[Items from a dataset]
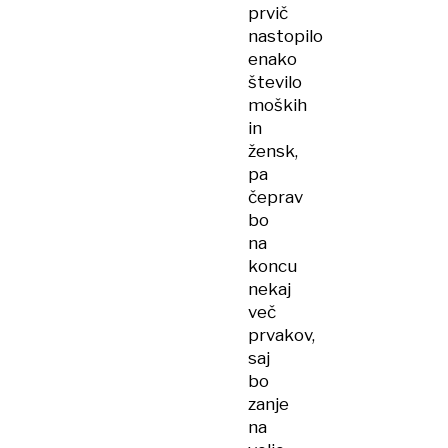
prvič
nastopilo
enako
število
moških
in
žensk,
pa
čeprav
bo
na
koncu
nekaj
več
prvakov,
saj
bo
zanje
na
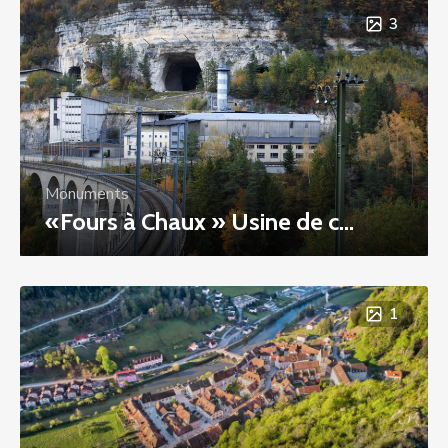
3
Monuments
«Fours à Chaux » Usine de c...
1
---
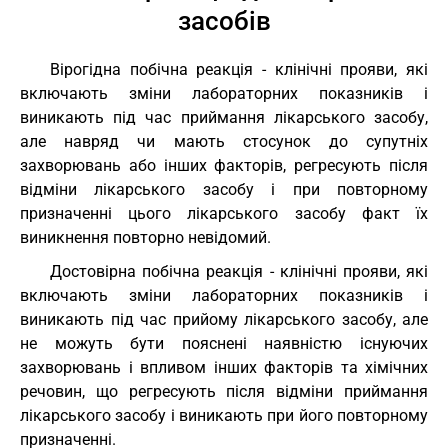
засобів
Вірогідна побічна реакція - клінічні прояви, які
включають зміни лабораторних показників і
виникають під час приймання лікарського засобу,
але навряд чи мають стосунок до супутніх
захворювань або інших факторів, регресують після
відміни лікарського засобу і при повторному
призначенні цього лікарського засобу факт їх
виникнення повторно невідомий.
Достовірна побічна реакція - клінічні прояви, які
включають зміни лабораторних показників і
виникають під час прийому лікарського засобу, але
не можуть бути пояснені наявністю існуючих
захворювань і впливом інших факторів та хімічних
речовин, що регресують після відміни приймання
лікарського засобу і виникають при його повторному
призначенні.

Exercise prompt
Leave out every line above except those from the line with "Вірогідна побічна реакція" up to and including the line with "призначенні.", and copy those exactly.

Your response
Вірогідна побічна реакція - клінічні прояви, які
включають зміни лабораторних показників і
виникають під час приймання лікарського засобу,
але навряд чи мають стосунок до супутніх
захворювань або інших факторів, регресують після
відміни лікарського засобу і при повторному
призначенні цього лікарського засобу факт їх
виникнення повторно невідомий.
Достовірна побічна реакція - клінічні прояви, які
включають зміни лабораторних показників і
виникають під час прийому лікарського засобу, але
не можуть бути пояснені наявністю існуючих
захворювань і впливом інших факторів та хімічних
речовин, що регресують після відміни приймання
лікарського засобу і виникають при його повторному
призначенні.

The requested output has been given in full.